VI. Motion to Preserve and Produce Agents' Notes [44-1]

Defendant Lopez (joined by Macias and Flores) has also moved for the preservation and production of notes agents made during their investigation of the defendants. The government agrees with Lopez that law enforcement officers' notes should be preserved. Given the government's assurances, Lopez's request that the notes be preserved is moot.

Lopez also asks that the government produce copies of the officers' notes. However, the government has already produced to Lopez law enforcement reports that embody the substance of agents' notes. When agents have incorporated their notes into official reports that have been available to a defendant, that defendant is not entitled to production of the original notes. See United States v. Muhammad, 120 F.3d 688, 699 (7th Cir. 1997). Accordingly, the court denies Lopez's request that the government produce agents' notes.

VII. Motion for Notice of Government's Intent to Use Evidence of Other Crimes [45-1]

Finally, Lopez has filed a motion (joined by Macias and Flores) for notice of the government's intent to use evidence of his other crimes, wrongs, or acts, and the immediate disclosure of such evidence. Federal Rule of Evidence 404(b) prohibits the use of evidence of other crimes, wrong or acts to prove character, although it can be used for other relevant reasons such as proof of motive, opportunity, preparation, or identity. United States v. Smith, 103 F.3d 600, 602 (7th Cir. 1996). However, before using 404(b) evidence, the government must first provide the defendant with reasonable advance notice. Fed. R. Evid. 404(b).
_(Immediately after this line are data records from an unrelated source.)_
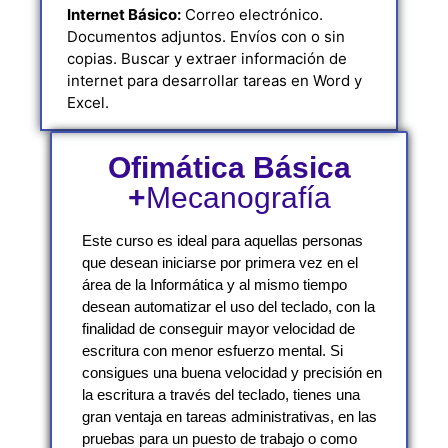
Internet Básico:
Correo electrónico.
Documentos adjuntos. Envíos con o sin
copias. Buscar y extraer información de
internet para desarrollar tareas en Word y
Excel.
Ofimática Básica
+
Mecanografía
Este curso es ideal para aquellas personas
que desean iniciarse por primera vez en el
área de la Informática y al mismo tiempo
desean automatizar el uso del teclado, con la
finalidad de conseguir mayor velocidad de
escritura con menor esfuerzo mental. Si
consigues una buena velocidad y precisión en
la escritura a través del teclado, tienes una
gran ventaja en tareas administrativas, en las
pruebas para un puesto de trabajo o como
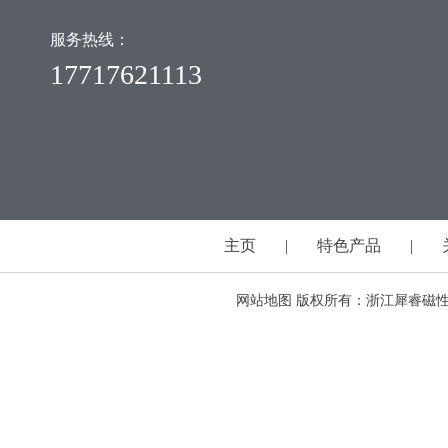
服务热线：
17717621113
主页
|
特色产品
|
网站地图
版权所有：浙江犀睿磁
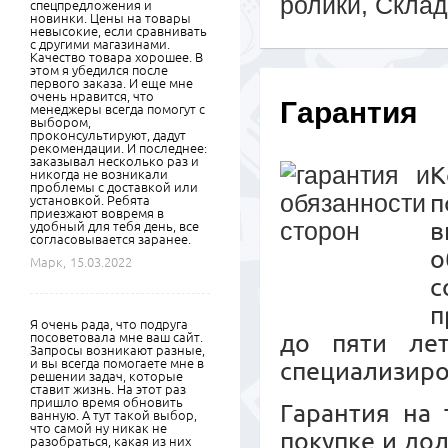
ролики, Скла
спецпредложения и
новинки. Цены на товары
невысокие, если сравнивать
с другими магазинами.
Качество товара хорошее. В
этом я убедился после
первого заказа. И еще мне
очень нравится, что
Гарантия
менеджеры всегда помогут с
выбором,
проконсультируют, дадут
рекомендации. И последнее:
заказывал несколько раз и
К
никогда не возникали
проблемы с доставкой или
п
установкой. Ребята
приезжают вовремя в
в
удобный для тебя день, все
согласовывается заранее.
о
Марк,
15.03.2022
с
п
Я очень рада, что подруга
до пяти ле
посоветовала мне ваш сайт.
Запросы возникают разные,
и вы всегда помогаете мне в
специализиро
решении задач, которые
ставит жизнь. На этот раз
пришло время обновить
Гарантия на 
ванную. А тут такой выбор,
что самой ну никак не
покупке и до
разобраться, какая из них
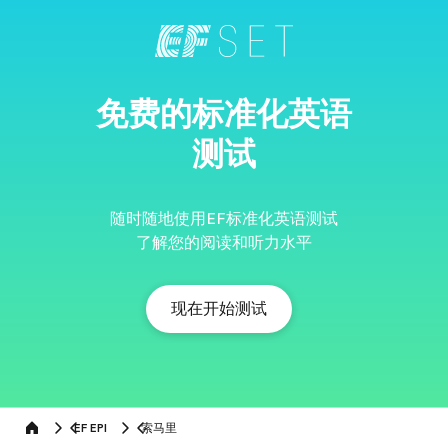
免费的标准化英语
测试
随时随地使用EF标准化英语测试
了解您的阅读和听力水平
现在开始测试
EF EPI
索马里
Home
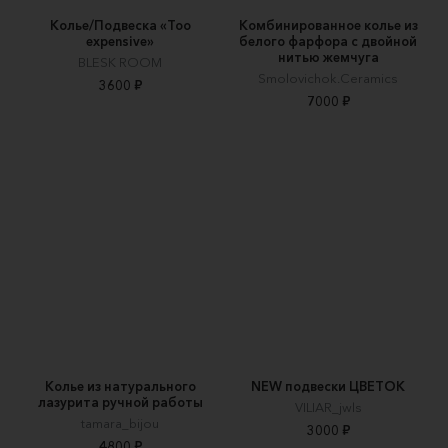
Колье/Подвеска «Too
Комбинированное колье из
expensive»
белого фарфора с двойной
нитью жемчуга
BLESK ROOM
Smolovichok.Ceramics
3600 ₽
7000 ₽
Колье из натурального
NEW подвески ЦВЕТОК
лазурита ручной работы
VILIAR_jwls
tamara_bijou
3000 ₽
4800 ₽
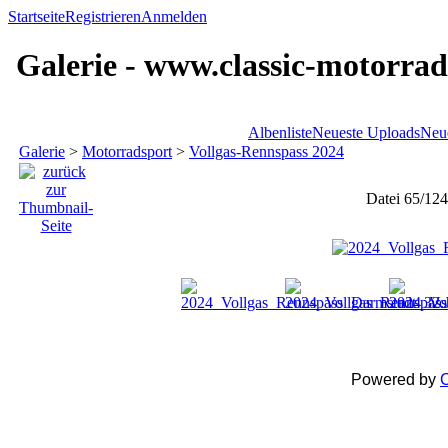
Startseite
Registrieren
Anmelden
Galerie - www.classic-motorrad
Albenliste
Neueste Uploads
Neu
Galerie
>
Motorradsport
>
Vollgas-Rennspass 2024
Datei 65/124
Powered by
C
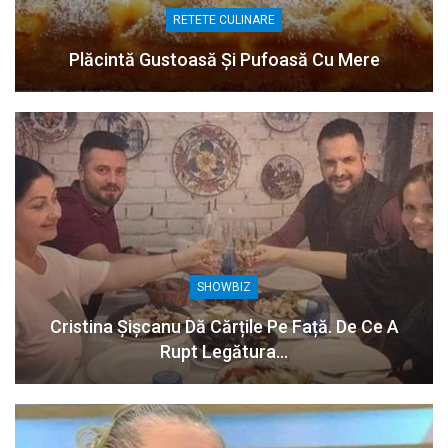
RETETE CULINARE
Plăcintă Gustoasă Și Pufoasă Cu Mere
SHOWBIZ
Cristina Șișcanu Dă Cărțile Pe Față. De Ce A
Rupt Legătura…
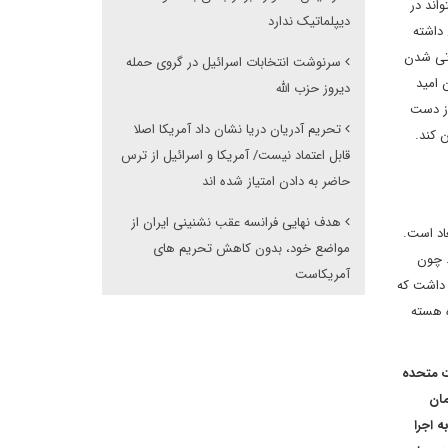
اند در
دیپلماتیک ندارد
 داشته
یاتی شدن
سرنوشت انتخابات اسرائیل در گروی حمله
 امید
دیروز حزب الله
از دست
تحریم آدریان دریا نشان داد آمریکا اصلا
برجام روشن کند.
قابل اعتماد نیست/ آمریکا و اسرائیل از ترس
حاضر به دادن امتیاز شده اند
هدف نهایی فرانسه عقب نشنینی ایران از
اد است.
مواضع خود، بدون کاهش تحریم های
. چون
آمریکاست
ن داشت که
ه هسته
ات متحده
مان
متشکل از ۱۶ شرکت، ۱۰ فرد و ۱۱ نفت‌کش را به اجرا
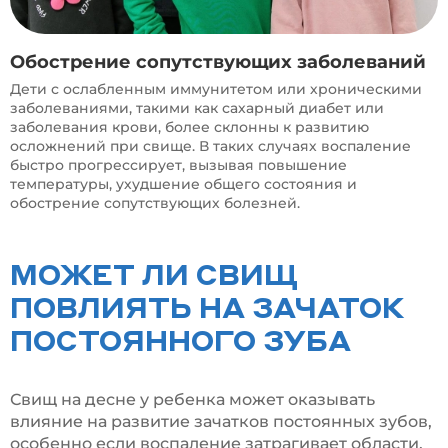
Обострение сопутствующих заболеваний
Дети с ослабленным иммунитетом или хроническими
заболеваниями, такими как сахарный диабет или
заболевания крови, более склонны к развитию
осложнений при свище. В таких случаях воспаление
быстро прогрессирует, вызывая повышение
температуры, ухудшение общего состояния и
обострение сопутствующих болезней.
МОЖЕТ ЛИ СВИЩ
ПОВЛИЯТЬ НА ЗАЧАТОК
ПОСТОЯННОГО ЗУБА
Свищ на десне у ребенка может оказывать
влияние на развитие зачатков постоянных зубов,
особенно если воспаление затрагивает области,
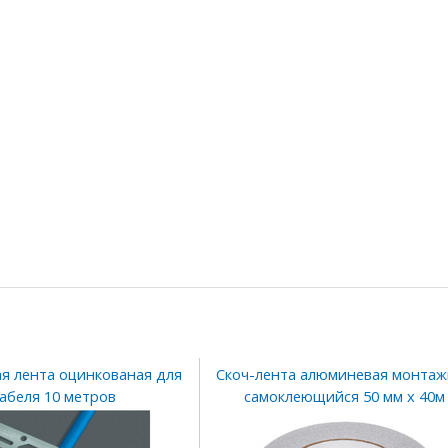
я лента оцинкованая для
Скоч-лента алюминевая монтаж
абеля 10 метров
самоклеющийся 50 мм х 40м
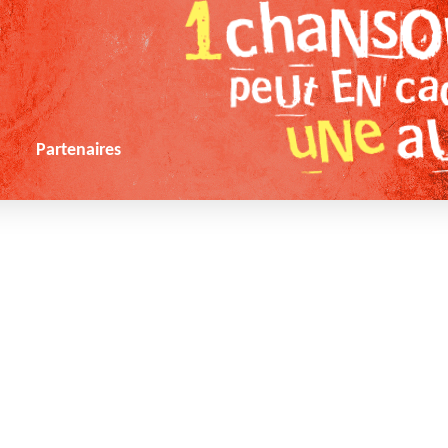
s
Partenaires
The government has acknowledged its responsibility under Fed. R. Evid. 404(b) and it appears the parties differ only on the date by which the government should make its disclosure-the government commits to disclosing the information two weeks before trial, while Phillips wants the information now. The rule requires only reasonable notice, and the court believes that requiring the government to disclose the information now-when the date for trial has not yet been set-would be unreasonable. The court believes that a more reasonable requirement is that the government disclose the information 30 days before trial, the same date by which the government will provide the defendants with its Brady and Giglio materials.

Accordingly, Lopez's motion for immediate notice of the government's intention to use evidence of other crimes, wrongs and acts is denied; the government shall produce the requested materials no later than 30 days before trial.


In summary, the motion filed by Macias and Flores to suppress evidence obtained during the search of Macias' van in California [51-1] is denied. The motion to suppress evidence obtained during the search of the Keating Avenue residence and garage [47-1] is denied as to the garage; as to the residence, Macias and Flores are entitled to a suppression hearing, after which the court will rule on the remainder of the motion to suppress. Defendant Lopez is entitled to a hearing on his motion to suppress his post-arrest statements to police [42-1], after which the court will rule on his motion. The court defers ruling on Flores' motion to sever [40-1] until after it rules on whether Lopez's post-arrest statement should be suppressed. Lopez's motion to preserve agents' notes [44-1] is denied as moot, and his request that the notes be produced is denied. Lopez's motion for the immediate disclosure of favorable and impeachment evidence [43-1] is denied as moot; however, the government shall produce the requested information no less than 30 days before trial. Lopez's motion for immediate notice of the government's intent to use evidence of other crimes or wrongs [45-1]is denied; the government shall produce such evidence no later than 30 days before trial.

The parties are directed to contact the court's minute clerk as soon as possible to schedule the suppression hearing. The status hearing scheduled for April 27, 2007, is cancelled. Any other necessary dates will be scheduled at the close of the suppression hearing.